Increased sensitivity of tumor cells to immune defense cells following treatment with antineoplastic agents in vitro.

Abstract

Murine EL-4 thymoma cells became highly sensitive to attack by cytotoxic T-lymphocytes (CTL) and allo-reactive T-cells in a 4-hr 51Cr release assay when the target EL-4 cells had been either incubated with 5-fluorouracil, cytosine arabinoside or hydroxyurea at 37 degrees C for 16 hr (nearly one generation period), or exposed for 30 min to adriamycin, actinomycin D, bleomycin, mitomycin C, 1-(4-amino-2-methylpyrimidine-5-yl)-methyl-3-(2-chloroethyl)-3-nitros our ea, cis-diamminedichloroplatinum(II) or 4-hydroperoxycyclophosphamide followed by incubation for 16 hr.
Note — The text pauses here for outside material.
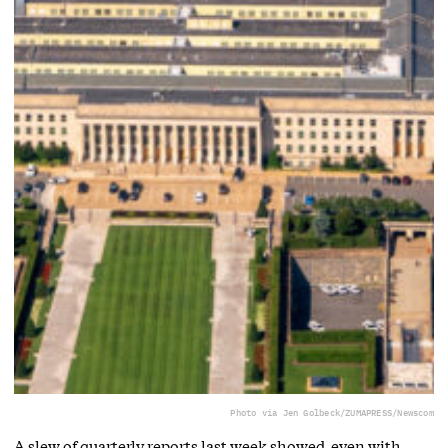
Photo via Jen Golbeck/ZUMAPRESS/Newscom
A slew of quarterly reports last week showed, even with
In contrast, short-term exposure of EL-4 cells to the latter group of drugs had no effects on immune lysis in vitro. Target cells treated with these antineoplastic agents were enlarged in volume, resulting from the blockade of cell division, and the major histocompatibility complex (MHC) class I antigens detectable on the cell surface were significantly increased in the treated cells. CTL can lyse altered cells by recognizing foreign antigens in association with MHC class I antigens. Thus, these data suggest that the enhanced sensitivity of target tumor cells to CTL lysis following treatment with antineoplastic agents could be at least partly due to increases in the expression of MHC class I antigens. These treatments made natural killer (NK)-resistant EL-4 cells susceptible to NK lysis, hence, their relation to chemoimmunotherapy for cancer is discussed.